**DESCRIPTION OF THE TASK**
Each line of the data should be given again exactly.

[Data records]
# # # # # # #
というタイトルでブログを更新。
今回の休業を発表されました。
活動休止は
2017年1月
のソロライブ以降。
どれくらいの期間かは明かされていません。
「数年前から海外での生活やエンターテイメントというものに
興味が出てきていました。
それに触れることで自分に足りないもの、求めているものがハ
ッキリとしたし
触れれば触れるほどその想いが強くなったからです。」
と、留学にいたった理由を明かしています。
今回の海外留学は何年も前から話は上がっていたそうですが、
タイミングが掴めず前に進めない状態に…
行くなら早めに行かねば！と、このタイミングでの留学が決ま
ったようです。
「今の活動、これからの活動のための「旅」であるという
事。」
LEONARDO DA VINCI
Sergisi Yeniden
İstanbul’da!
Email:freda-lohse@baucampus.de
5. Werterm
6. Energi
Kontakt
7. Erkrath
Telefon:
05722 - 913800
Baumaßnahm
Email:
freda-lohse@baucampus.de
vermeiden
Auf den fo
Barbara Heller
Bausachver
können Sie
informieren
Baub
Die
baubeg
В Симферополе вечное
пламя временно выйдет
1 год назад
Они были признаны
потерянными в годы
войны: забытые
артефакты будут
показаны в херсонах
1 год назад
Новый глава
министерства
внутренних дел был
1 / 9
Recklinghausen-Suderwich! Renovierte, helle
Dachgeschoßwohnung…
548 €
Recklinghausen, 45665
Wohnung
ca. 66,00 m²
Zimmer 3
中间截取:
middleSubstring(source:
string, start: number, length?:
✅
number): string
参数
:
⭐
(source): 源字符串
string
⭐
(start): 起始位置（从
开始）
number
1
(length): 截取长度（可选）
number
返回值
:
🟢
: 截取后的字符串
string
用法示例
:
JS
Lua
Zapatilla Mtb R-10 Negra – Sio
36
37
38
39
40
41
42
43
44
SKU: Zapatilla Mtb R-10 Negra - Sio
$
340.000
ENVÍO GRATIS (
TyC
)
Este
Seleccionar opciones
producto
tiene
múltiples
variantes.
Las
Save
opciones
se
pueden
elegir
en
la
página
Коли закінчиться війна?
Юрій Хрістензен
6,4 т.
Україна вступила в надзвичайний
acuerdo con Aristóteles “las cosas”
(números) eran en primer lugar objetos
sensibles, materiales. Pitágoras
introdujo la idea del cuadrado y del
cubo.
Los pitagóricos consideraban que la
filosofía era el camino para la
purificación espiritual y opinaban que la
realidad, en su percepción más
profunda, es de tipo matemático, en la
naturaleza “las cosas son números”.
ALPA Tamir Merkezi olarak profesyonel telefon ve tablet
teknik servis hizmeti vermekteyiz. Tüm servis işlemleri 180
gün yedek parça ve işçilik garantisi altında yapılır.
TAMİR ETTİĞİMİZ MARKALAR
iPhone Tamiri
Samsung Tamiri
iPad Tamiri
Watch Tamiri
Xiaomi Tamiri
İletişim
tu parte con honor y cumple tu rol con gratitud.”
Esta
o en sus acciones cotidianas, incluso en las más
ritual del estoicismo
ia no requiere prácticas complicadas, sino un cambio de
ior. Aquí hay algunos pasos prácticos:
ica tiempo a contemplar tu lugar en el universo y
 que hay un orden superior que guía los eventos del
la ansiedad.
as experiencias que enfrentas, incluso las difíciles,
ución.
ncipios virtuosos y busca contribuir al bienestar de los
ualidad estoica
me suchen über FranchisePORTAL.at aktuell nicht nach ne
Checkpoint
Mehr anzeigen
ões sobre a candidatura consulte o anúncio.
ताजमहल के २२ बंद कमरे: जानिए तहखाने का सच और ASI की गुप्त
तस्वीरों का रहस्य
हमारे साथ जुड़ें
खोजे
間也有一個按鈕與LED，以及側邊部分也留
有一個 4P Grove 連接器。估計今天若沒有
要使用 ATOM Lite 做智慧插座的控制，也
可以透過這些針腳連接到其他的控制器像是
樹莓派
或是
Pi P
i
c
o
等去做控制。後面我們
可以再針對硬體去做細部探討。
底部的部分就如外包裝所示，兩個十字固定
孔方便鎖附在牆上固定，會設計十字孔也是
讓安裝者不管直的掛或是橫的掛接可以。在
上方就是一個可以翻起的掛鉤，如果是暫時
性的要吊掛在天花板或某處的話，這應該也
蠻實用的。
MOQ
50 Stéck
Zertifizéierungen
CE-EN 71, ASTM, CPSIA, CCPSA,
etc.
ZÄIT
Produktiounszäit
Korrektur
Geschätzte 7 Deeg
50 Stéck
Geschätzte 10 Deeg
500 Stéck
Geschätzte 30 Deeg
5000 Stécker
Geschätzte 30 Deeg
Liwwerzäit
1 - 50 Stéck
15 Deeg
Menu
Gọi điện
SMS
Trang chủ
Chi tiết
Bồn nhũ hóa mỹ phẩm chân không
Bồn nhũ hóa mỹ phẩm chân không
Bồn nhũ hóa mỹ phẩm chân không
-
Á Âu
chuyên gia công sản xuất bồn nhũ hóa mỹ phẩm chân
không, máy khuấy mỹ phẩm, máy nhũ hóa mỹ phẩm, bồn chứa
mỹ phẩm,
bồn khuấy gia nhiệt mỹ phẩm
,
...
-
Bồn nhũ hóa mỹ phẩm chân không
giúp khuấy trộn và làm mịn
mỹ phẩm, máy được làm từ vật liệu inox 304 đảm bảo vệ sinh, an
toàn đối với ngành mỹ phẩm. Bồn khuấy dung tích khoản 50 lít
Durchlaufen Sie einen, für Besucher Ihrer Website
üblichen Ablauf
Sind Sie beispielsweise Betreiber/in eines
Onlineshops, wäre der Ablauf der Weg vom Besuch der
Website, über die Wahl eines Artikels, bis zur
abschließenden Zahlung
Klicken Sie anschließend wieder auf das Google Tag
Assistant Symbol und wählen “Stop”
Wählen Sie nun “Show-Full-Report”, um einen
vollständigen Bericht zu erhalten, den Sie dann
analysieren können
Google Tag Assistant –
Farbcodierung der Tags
# # # # # # #
**ANSWER SPACE**
というタイトルでブログを更新。
今回の休業を発表されました。
活動休止は
2017年1月
のソロライブ以降。
どれくらいの期間かは明かされていません。
「数年前から海外での生活やエンターテイメントというものに
興味が出てきていました。
それに触れることで自分に足りないもの、求めているものがハ
ッキリとしたし
触れれば触れるほどその想いが強くなったからです。」
と、留学にいたった理由を明かしています。
今回の海外留学は何年も前から話は上がっていたそうですが、
タイミングが掴めず前に進めない状態に…
行くなら早めに行かねば！と、このタイミングでの留学が決ま
ったようです。
「今の活動、これからの活動のための「旅」であるという
事。」
LEONARDO DA VINCI
Sergisi Yeniden
İstanbul’da!
Email:freda-lohse@baucampus.de
5. Werterm
6. Energi
Kontakt
7. Erkrath
Telefon:
05722 - 913800
Baumaßnahm
Email:
freda-lohse@baucampus.de
vermeiden
Auf den fo
Barbara Heller
Bausachver
können Sie
informieren
Baub
Die
baubeg
В Симферополе вечное
пламя временно выйдет
1 год назад
Они были признаны
потерянными в годы
войны: забытые
артефакты будут
показаны в херсонах
1 год назад
Новый глава
министерства
внутренних дел был
1 / 9
Recklinghausen-Suderwich! Renovierte, helle
Dachgeschoßwohnung…
548 €
Recklinghausen, 45665
Wohnung
ca. 66,00 m²
Zimmer 3
中间截取:
middleSubstring(source:
string, start: number, length?:
✅
number): string
参数
:
⭐
(source): 源字符串
string
⭐
(start): 起始位置（从
开始）
number
1
(length): 截取长度（可选）
number
返回值
:
🟢
: 截取后的字符串
string
用法示例
:
JS
Lua
Zapatilla Mtb R-10 Negra – Sio
36
37
38
39
40
41
42
43
44
SKU: Zapatilla Mtb R-10 Negra - Sio
$
340.000
ENVÍO GRATIS (
TyC
)
Este
Seleccionar opciones
producto
tiene
múltiples
variantes.
Las
Save
opciones
se
pueden
elegir
en
la
página
Коли закінчиться війна?
Юрій Хрістензен
6,4 т.
Україна вступила в надзвичайний
acuerdo con Aristóteles “las cosas”
(números) eran en primer lugar objetos
sensibles, materiales. Pitágoras
introdujo la idea del cuadrado y del
cubo.
Los pitagóricos consideraban que la
filosofía era el camino para la
purificación espiritual y opinaban que la
realidad, en su percepción más
profunda, es de tipo matemático, en la
naturaleza “las cosas son números”.
ALPA Tamir Merkezi olarak profesyonel telefon ve tablet
teknik servis hizmeti vermekteyiz. Tüm servis işlemleri 180
gün yedek parça ve işçilik garantisi altında yapılır.
TAMİR ETTİĞİMİZ MARKALAR
iPhone Tamiri
Samsung Tamiri
iPad Tamiri
Watch Tamiri
Xiaomi Tamiri
İletişim
tu parte con honor y cumple tu rol con gratitud.”
Esta
o en sus acciones cotidianas, incluso en las más
ritual del estoicismo
ia no requiere prácticas complicadas, sino un cambio de
ior. Aquí hay algunos pasos prácticos:
ica tiempo a contemplar tu lugar en el universo y
 que hay un orden superior que guía los eventos del
la ansiedad.
as experiencias que enfrentas, incluso las difíciles,
ución.
ncipios virtuosos y busca contribuir al bienestar de los
ualidad estoica
me suchen über FranchisePORTAL.at aktuell nicht nach ne
Checkpoint
Mehr anzeigen
ões sobre a candidatura consulte o anúncio.
ताजमहल के २२ बंद कमरे: जानिए तहखाने का सच और ASI की गुप्त
तस्वीरों का रहस्य
हमारे साथ जुड़ें
खोजे
間也有一個按鈕與LED，以及側邊部分也留
有一個 4P Grove 連接器。估計今天若沒有
要使用 ATOM Lite 做智慧插座的控制，也
可以透過這些針腳連接到其他的控制器像是
樹莓派
或是
Pi P
i
c
o
等去做控制。後面我們
可以再針對硬體去做細部探討。
底部的部分就如外包裝所示，兩個十字固定
孔方便鎖附在牆上固定，會設計十字孔也是
讓安裝者不管直的掛或是橫的掛接可以。在
上方就是一個可以翻起的掛鉤，如果是暫時
性的要吊掛在天花板或某處的話，這應該也
蠻實用的。
MOQ
50 Stéck
Zertifizéierungen
CE-EN 71, ASTM, CPSIA, CCPSA,
etc.
ZÄIT
Produktiounszäit
Korrektur
Geschätzte 7 Deeg
50 Stéck
Geschätzte 10 Deeg
500 Stéck
Geschätzte 30 Deeg
5000 Stécker
Geschätzte 30 Deeg
Liwwerzäit
1 - 50 Stéck
15 Deeg
Menu
Gọi điện
SMS
Trang chủ
Chi tiết
Bồn nhũ hóa mỹ phẩm chân không
Bồn nhũ hóa mỹ phẩm chân không
Bồn nhũ hóa mỹ phẩm chân không
-
Á Âu
chuyên gia công sản xuất bồn nhũ hóa mỹ phẩm chân
không, máy khuấy mỹ phẩm, máy nhũ hóa mỹ phẩm, bồn chứa
mỹ phẩm,
bồn khuấy gia nhiệt mỹ phẩm
,
...
-
Bồn nhũ hóa mỹ phẩm chân không
giúp khuấy trộn và làm mịn
mỹ phẩm, máy được làm từ vật liệu inox 304 đảm bảo vệ sinh, an
toàn đối với ngành mỹ phẩm. Bồn khuấy dung tích khoản 50 lít
Durchlaufen Sie einen, für Besucher Ihrer Website
üblichen Ablauf
Sind Sie beispielsweise Betreiber/in eines
Onlineshops, wäre der Ablauf der Weg vom Besuch der
Website, über die Wahl eines Artikels, bis zur
abschließenden Zahlung
Klicken Sie anschließend wieder auf das Google Tag
Assistant Symbol und wählen “Stop”
Wählen Sie nun “Show-Full-Report”, um einen
vollständigen Bericht zu erhalten, den Sie dann
analysieren können
Google Tag Assistant –
Farbcodierung der Tags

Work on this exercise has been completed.